SSL certificate still appears as expired

Claudiu Creanga

9/27/23, 4:08 PM

My ssl certificate has expired and I generated a new one with the same private key. After I uploaded my new certificate on the server, chrome and other browsers still view the old one. Deleted cache and everything, tried in an incognito window, restarted the express js server. Could it be because I used the same private key?

0 + 0

ssl

anx

9/27/23, 4:17 PM

You might find tools like the [Dutch Internet Standards Platform](https://internet.nl/test-site/) or [Qualys SSl Labs](https://www.ssllabs.com/ssltest/) useful. Without [further details and the URL](https://serverfault.com/posts/1101933/edit) in question, we can only speculate as to which step went wrong (probably just a missing/failed restart).

Claudiu Creanga

9/27/23, 4:22 PM

@anx Thanks. unfortunately it's an internal site not accessible publicly.

Score:4

Server

Steffen Ullrich

9/27/23, 4:28 PM

Deleted cache and everything, tried in an incognito window, restarted the express js server.

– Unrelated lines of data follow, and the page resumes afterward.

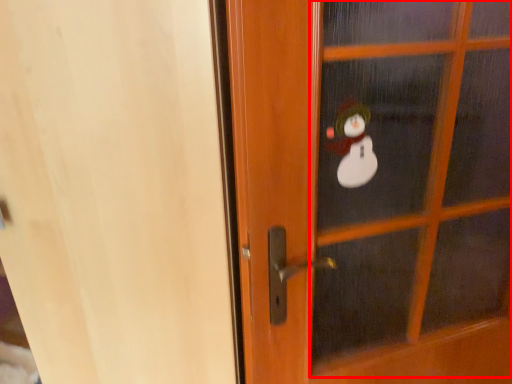 Question: Observing the image, what is the correct spatial positioning of screen door (annotated by the red box) in reference to screen door?

Choices:
 (A) left
 (B) right

Answer: (B) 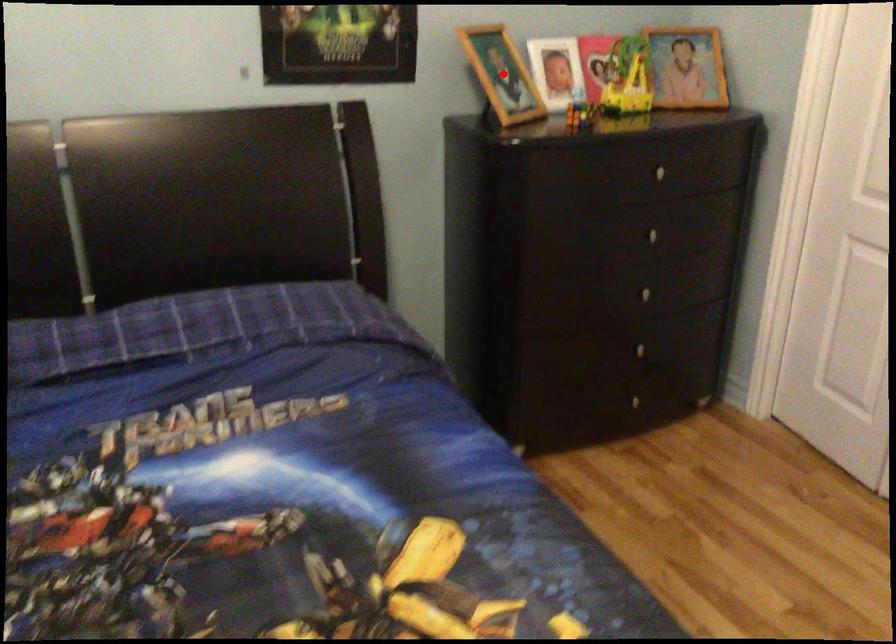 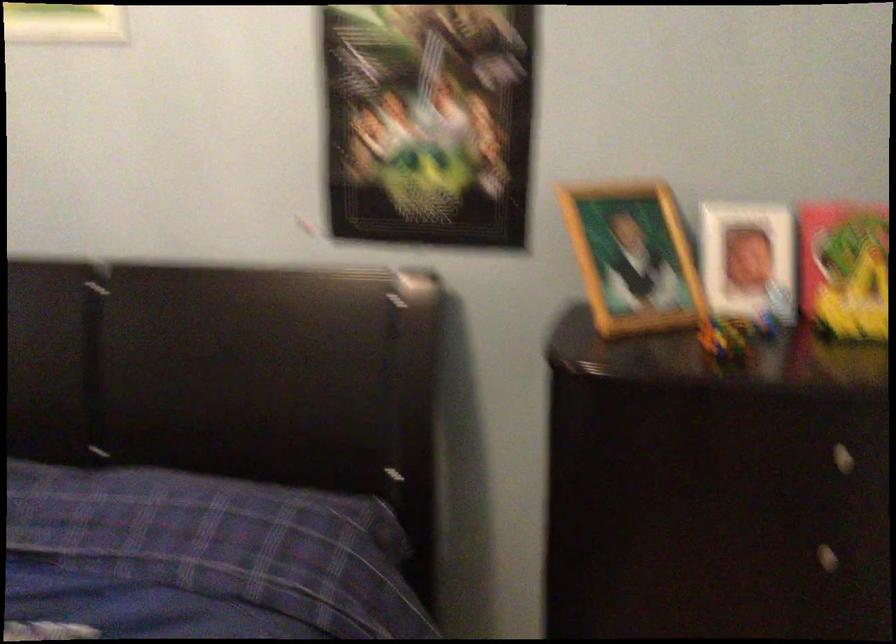 In the second image, find the point that corresponds to the highlighted location in the first image.

(633, 258) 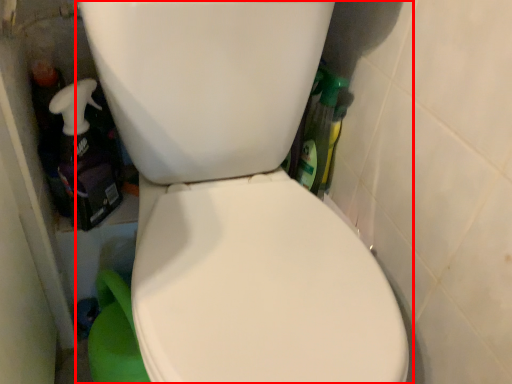 Question: From the image's perspective, what is the correct spatial positioning of toilet (annotated by the red box) in reference to cleaning product?

Choices:
 (A) below
 (B) above

Answer: (A) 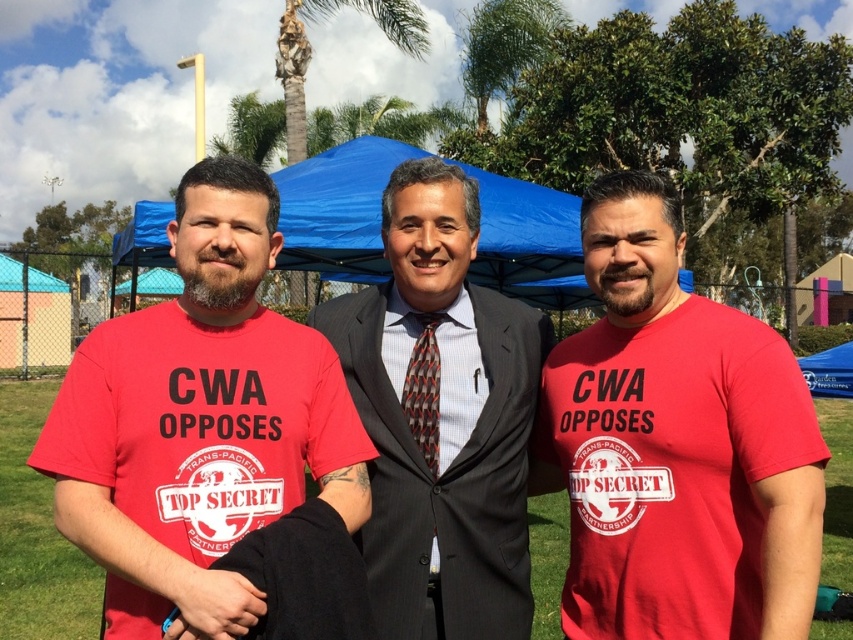 Who is positioned more to the left, dark gray textured suit at center or brown textured tie at center?

Positioned to the left is brown textured tie at center.

The height and width of the screenshot is (640, 853). What do you see at coordinates (457, 378) in the screenshot?
I see `dark gray textured suit at center` at bounding box center [457, 378].

The height and width of the screenshot is (640, 853). In order to click on dark gray textured suit at center in this screenshot , I will do `click(457, 378)`.

Between point (381, 257) and point (447, 323), which one is positioned in front?

Point (447, 323) is in front.

Is blue fabric canopy at center shorter than dark gray textured suit at center?

No.

This screenshot has height=640, width=853. I want to click on blue fabric canopy at center, so click(338, 209).

Identify the location of blue fabric canopy at center. The image size is (853, 640). (338, 209).

Which is more to the left, matte red t-shirt at center or blue fabric canopy at center?

blue fabric canopy at center

This screenshot has height=640, width=853. What do you see at coordinates (676, 445) in the screenshot? I see `matte red t-shirt at center` at bounding box center [676, 445].

The height and width of the screenshot is (640, 853). What do you see at coordinates (676, 445) in the screenshot? I see `matte red t-shirt at center` at bounding box center [676, 445].

Image resolution: width=853 pixels, height=640 pixels. Identify the location of matte red t-shirt at center. (676, 445). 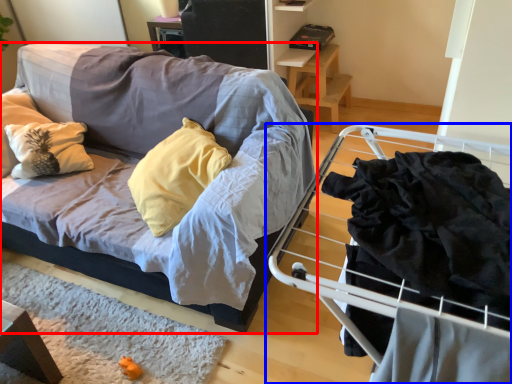 Question: Which of the following is the farthest to the observer, studio couch (highlighted by a red box) or furniture (highlighted by a blue box)?

Choices:
 (A) studio couch
 (B) furniture

Answer: (A) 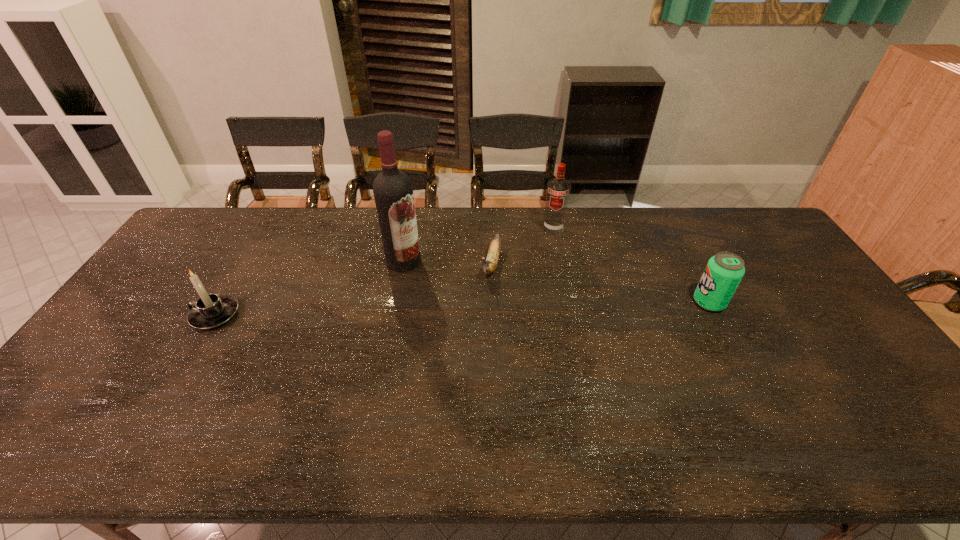 You are a GUI agent. You are given a task and a screenshot of the screen. Output one action in this format:
    pyautogui.click(x=<x>, y=<y>)
    Task: Click on the leftmost object
    The height and width of the screenshot is (540, 960).
    Given the screenshot: What is the action you would take?
    pyautogui.click(x=211, y=310)

Where is `the rightmost object`? This screenshot has width=960, height=540. the rightmost object is located at coordinates (724, 271).

Where is `the tallest object`? The image size is (960, 540). the tallest object is located at coordinates (393, 192).

You are a GUI agent. You are given a task and a screenshot of the screen. Output one action in this format:
    pyautogui.click(x=<x>, y=<y>)
    Task: Click on the second object from left to right
    The width and height of the screenshot is (960, 540).
    Given the screenshot: What is the action you would take?
    pyautogui.click(x=393, y=192)

You are a GUI agent. You are given a task and a screenshot of the screen. Output one action in this format:
    pyautogui.click(x=<x>, y=<y>)
    Task: Click on the vodka
    This screenshot has height=540, width=960.
    Given the screenshot: What is the action you would take?
    pyautogui.click(x=558, y=189)

Locate an element on the screen. the fourth shortest object is located at coordinates (558, 189).

The width and height of the screenshot is (960, 540). Find the location of `the shortest object`. the shortest object is located at coordinates (489, 266).

Identify the location of banana. (489, 266).

You are a GUI agent. You are given a task and a screenshot of the screen. Output one action in this format:
    pyautogui.click(x=<x>, y=<y>)
    Task: Click on the vacant space located 0.120m with a handle on the side of the leftmost object
    This screenshot has height=540, width=960.
    Given the screenshot: What is the action you would take?
    pyautogui.click(x=150, y=315)

What are the coordinates of `free space located 0.130m with a handle on the side of the leftmost object` in the screenshot? It's located at (147, 315). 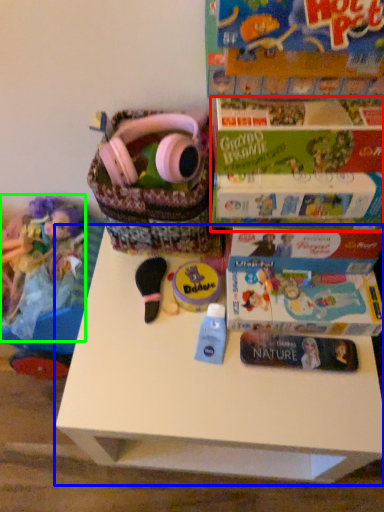 Question: Which object is positioned closest to paperback book (highlighted by a red box)? Select from table (highlighted by a blue box) and doll (highlighted by a green box).

Choices:
 (A) table
 (B) doll

Answer: (A) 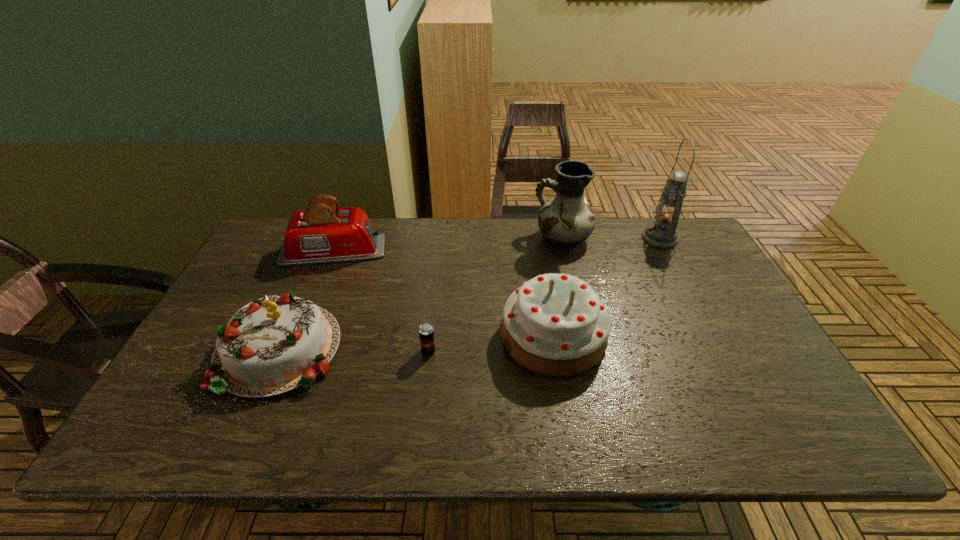 Find the location of a particular element. vacant space located 0.270m on the right of the toaster is located at coordinates (469, 251).

I want to click on free location located on the left of the right cake, so click(x=355, y=336).

The image size is (960, 540). Identify the location of vacant space located on the back of the left cake. (333, 227).

At what (x,y) coordinates should I click in order to perform the action: click on free location located on the back of the fourth object from right to left. Please return your answer as a coordinate pair (x, y). Looking at the image, I should click on (438, 274).

The image size is (960, 540). Find the location of `oil lamp positioned at the far edge`. oil lamp positioned at the far edge is located at coordinates tap(662, 233).

The width and height of the screenshot is (960, 540). In order to click on vase at the far edge in this screenshot , I will do `click(566, 221)`.

Find the location of a particular element. This screenshot has width=960, height=540. toaster that is at the far edge is located at coordinates (324, 233).

Identify the location of toaster positioned at the left edge. Image resolution: width=960 pixels, height=540 pixels. (324, 233).

This screenshot has width=960, height=540. What are the coordinates of `cake at the left edge` in the screenshot? It's located at (275, 344).

Where is `object present at the right edge`? object present at the right edge is located at coordinates (662, 233). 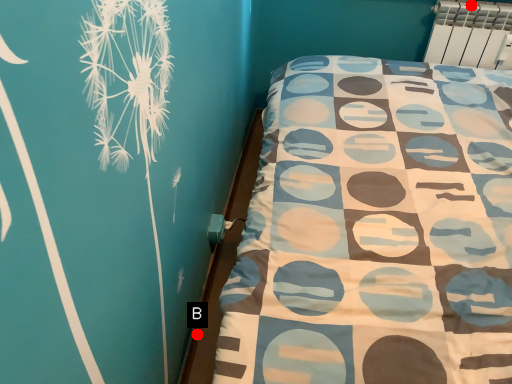 Question: Two points are circled on the image, labeled by A and B beside each circle. Which point is farther to the camera?

Choices:
 (A) A is further
 (B) B is further

Answer: (A) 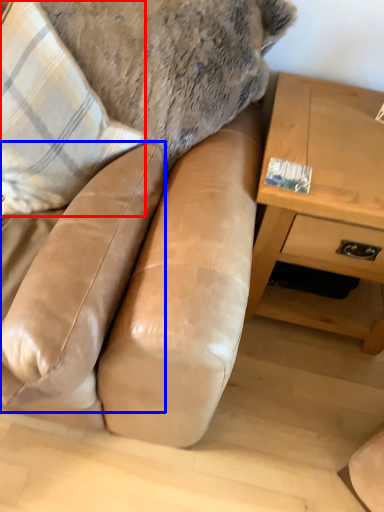 Question: Which object is further to the camera taking this photo, throw pillow (highlighted by a red box) or swivel chair (highlighted by a blue box)?

Choices:
 (A) throw pillow
 (B) swivel chair

Answer: (A) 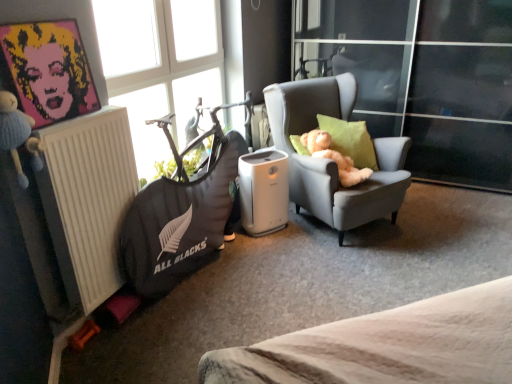 Image resolution: width=512 pixels, height=384 pixels. I want to click on free location above white matte radiator at left (from a real-world perspective), so click(69, 114).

Browsers don't cache the server certificate. They might reuse an existing TLS session and not get the new certificate though. But this is only done if the handshake for this connection succeeded, i.e. certificate was valid or the invalid certificate was explicitly accepted. If the browser still complains about the certificate as expired after reloading the page, then the server is still providing the old expired certificate.

Could it be because I used the same private key?

No, it does not matter that the same private key is used.

Make sure that you a) really replaced the old certificate with the new one and b) replaced it on the correct server, i.e. the one which is actually terminating the TLS connection from the client. Depending on your configuration this might be the express js server itself or some reverse proxy or WAF in front of it.

0 + 0

vidarlo

9/27/23, 6:32 PM

And c) restarted the service. Most services caches certs until restarted, so merely changing file on disk will not make the new cert active.

Claudiu Creanga

9/30/23, 7:36 AM

indeed the issue was resolved by restarting the nginx server. It wasn't enough to restart the express js server. Thanks.

Elon Musk

I sit in a Tesla and translated this thread with Ai:

EN: SSL certificate still appears as expired

TH: ใบรับรอง SSL ยังคงปรากฏเป็นหมดอายุ

RO: Certificatul SSL încă apare ca expirat

RU: SSL-сертификат по-прежнему отображается как просроченный

VI: Chứng chỉ SSL vẫn xuất hiện khi hết hạn

Post an answer

Most people don’t grasp that asking a lot of questions unlocks learning and improves interpersonal bonding. In Alison’s studies, for example, though people could accurately recall how many questions had been asked in their conversations, they didn’t intuit the link between questions and liking. Across four studies, in which participants were engaged in conversations themselves or read transcripts of others’ conversations, people tended not to realize that question asking would influence—or had influenced—the level of amity between the conversationalists.